Given appropriate arguments, the generate_comorbidity_df
function will
use the parallel backend provided by foreach
to improve performance.
It is common in the medical literature to see a set of comorbidities reduced to an index. When the Charlson Comorbidity Index was first published it had the following weights for each comorbidity:
data(charlson_weights_orig)
print(t(charlson_weights_orig), row.names=F)
## mi chf perivasc cvd dementia chrnlung rheum ulcer liver dm dmcx para
## [1,] 1 1 1 1 1 1 1 1 1 1 2 2
## renal tumor modliver mets aids
## [1,] 2 2 3 6 6
However, these weights have not stood the test of time.
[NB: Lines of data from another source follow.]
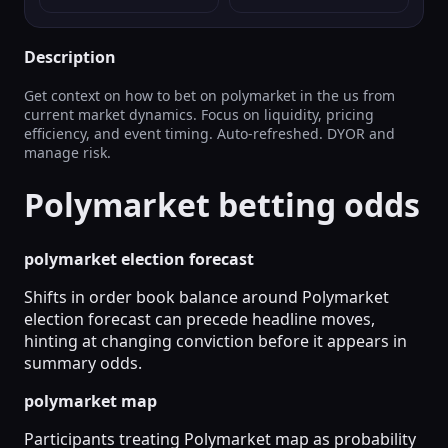
Description
Get context on how to bet on polymarket in the us from
current market dynamics. Focus on liquidity, pricing
efficiency, and event timing. Auto-refreshed. DYOR and
manage risk.
Polymarket betting odds
polymarket election forecast
Shifts in order book balance around Polymarket
election forecast can precede headline moves,
hinting at changing conviction before it appears in
summary odds.
polymarket map
Participants treating Polymarket map as probability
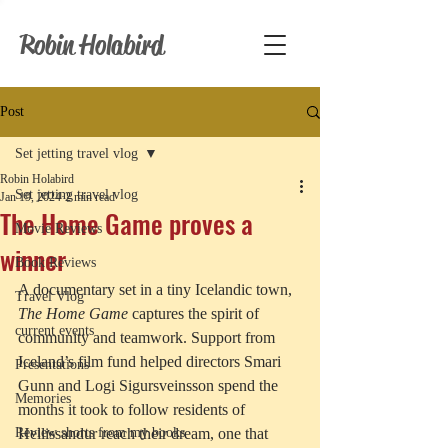
Robin Holabird
Post
Set jetting travel vlog
Robin Holabird
Set jetting travel vlog
Jan 19, 2024
2 min read
The Home Game proves a
Movie Reviews
winner
Book Reviews
A documentary set in a tiny Icelandic town, 
Travel Vlog
The Home Game
 captures the spirit of 
current events
community and teamwork. Support from 
Iceland’s film fund helped directors Smari 
Presentations
Gunn and Logi Sigursveinsson spend the 
Memories
months it took to follow residents of 
Review shorts from my books
Hellissandur reach their dream, one that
For example, the
prognosis for HIV/AIDS has dramatically improved.
The medicalrisk package offers the revised Charlson weights developed by Schneeweiss:
data(charlson_weights)
print(t(charlson_weights), row.names=F)
## mi chf perivasc cvd dementia chrnlung rheum ulcer liver dm dmcx para
## [1,] 1 2 1 1 3 2 0 0 2 1 2 1
## renal tumor modliver mets aids
## [1,] 3 2 4 6 4
The generate_charlson_index_df
function will sum the weights for each patient
to generate a final index:
print(generate_charlson_index_df(generate_comorbidity_df(cases)), row.names=F)
## id index
## 1 2
## 2 0
## 3 0
## 4 4
## 5 2
The Risk Stratification Index uses ICD-9-CM codes to determine four risk estimates:
The author of the paper (Sessler) published SPSS code to perform the calculation. The medicalrisk implements the RSi calculation using a method based on the SPSS code.
ddply(cases, .(id), function(x) { icd9cm_sessler_rsi(x$icd9cm) } )
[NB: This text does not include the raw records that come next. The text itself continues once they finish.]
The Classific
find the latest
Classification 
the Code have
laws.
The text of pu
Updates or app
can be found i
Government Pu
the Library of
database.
## id rsi_1yrpod rsi_30dlos rsi_30dpod rsi_inhosp
## 1 1 -2.0186043 0.1560323 -1.699242 -1.8483037
## 2 2 -4.1423990 0.8927947 -3.802495 -3.5425015
## 3 3 -2.6265277 0.8311247 -2.910939 -2.8607594
## 4 4 -0.7984382 0.3357922 -1.551285 -0.2669842
## 5 5 2.5803930 -1.7904270 2.455086 1.7615180
The medicalrisk package can be used to generate risk data from ICD-9-CM codes in large datasets. The above discussion describes basic use of the package. There are some additional helper functions not described above which are included in the per function documentation.
The aim of this package is to include future medical risk estimation procedures as they are published in the literature.